§ Directions: Pull every line with "JavaScript" from the material.

§ Supplied data:
┄┄┄┄┄┄┄┄┄┄
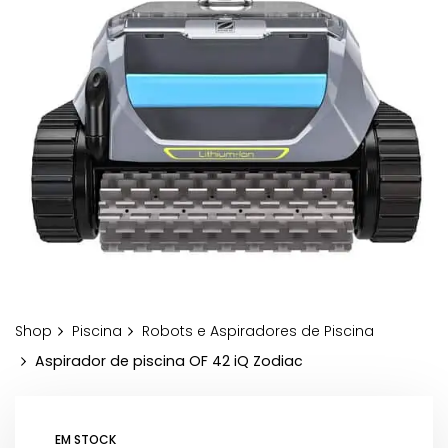
Shop
Piscina
Robots e Aspiradores de Piscina
Aspirador de piscina OF 42 iQ Zodiac
EM STOCK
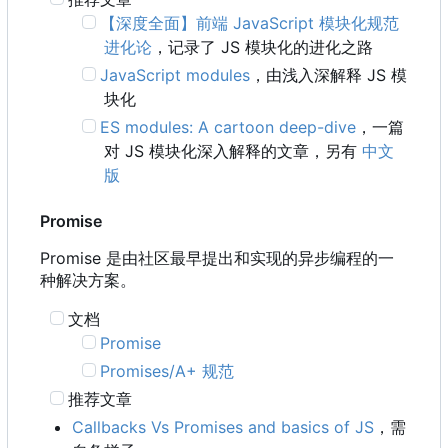
【深度全面】前端 JavaScript 模块化规范
进化论
，记录了 JS 模块化的进化之路
JavaScript modules
，由浅入深解释 JS 模
块化
ES modules: A cartoon deep-dive
，一篇
对 JS 模块化深入解释的文章，另有
中文
版
Promise
Promise 是由社区最早提出和实现的异步编程的一
种解决方案。
文档
Promise
Promises/A+ 规范
推荐文章
Callbacks Vs Promises and basics of JS
，需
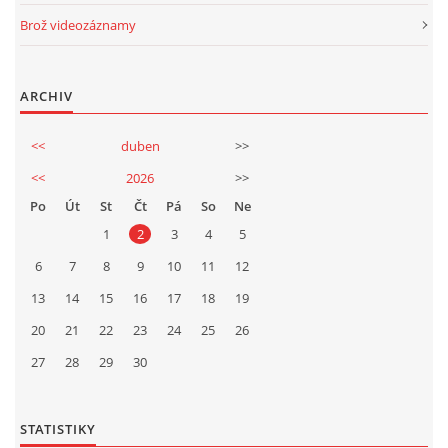
Brož videozáznamy
ARCHIV
<<
duben
>>
<<
2026
>>
Po
Út
St
Čt
Pá
So
Ne
1
2
3
4
5
6
7
8
9
10
11
12
13
14
15
16
17
18
19
20
21
22
23
24
25
26
27
28
29
30
STATISTIKY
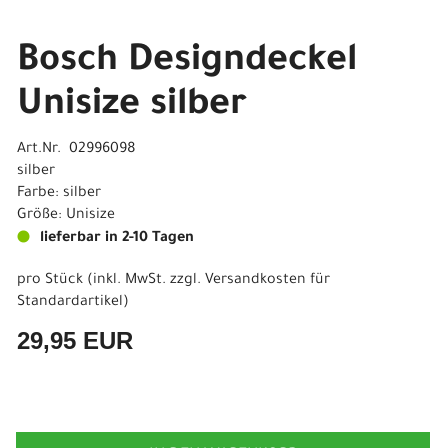
Bosch Designdeckel
Unisize silber
Art.Nr. 02996098
silber
Farbe: silber
Größe: Unisize
lieferbar in 2-10 Tagen
pro Stück (inkl. MwSt. zzgl.
Versandkosten für
Standardartikel
)
29,95 EUR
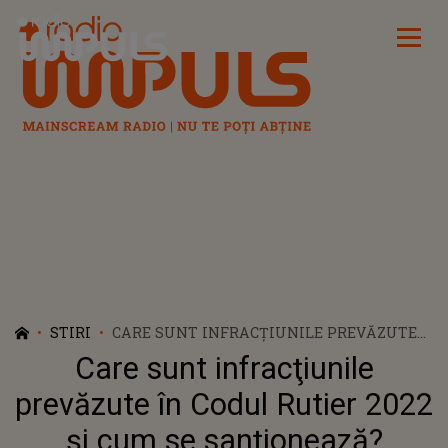
Radio Impuls
STIRI
CARE SUNT INFRACŢIUNILE PREVĂZUTE
ÎN CODUL RUTIER 2022 ŞI CUM SE
Care sunt infracţiunile
SANŢIONEAZĂ?
prevăzute în Codul Rutier 2022
şi cum se sanţionează?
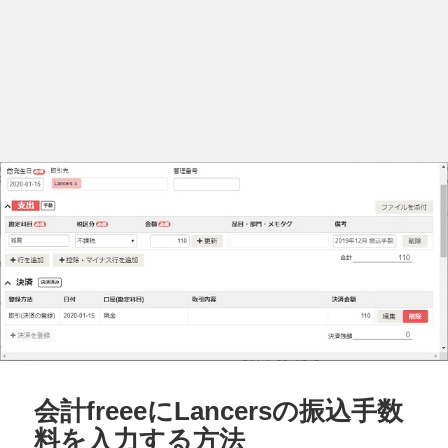
会計freeeにLancersの振込手数
料を入力する方法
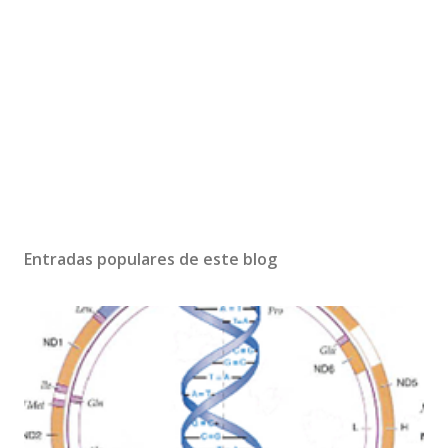
Entradas populares de este blog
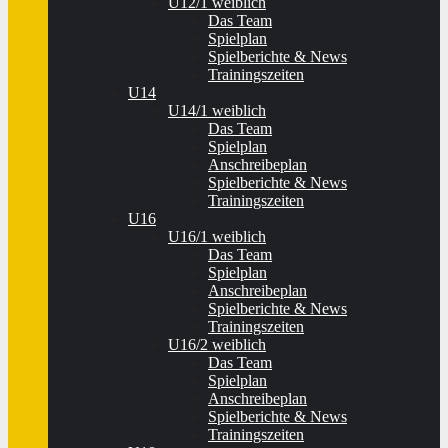
U12/1 weiblich
Das Team
Spielplan
Spielberichte & News
Trainingszeiten
U14
U14/1 weiblich
Das Team
Spielplan
Anschreibeplan
Spielberichte & News
Trainingszeiten
U16
U16/1 weiblich
Das Team
Spielplan
Anschreibeplan
Spielberichte & News
Trainingszeiten
U16/2 weiblich
Das Team
Spielplan
Anschreibeplan
Spielberichte & News
Trainingszeiten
┄┄┄┄┄┄┄┄┄┄
§ Output for this task:
【深度全面】前端 JavaScript 模块化规范
JavaScript modules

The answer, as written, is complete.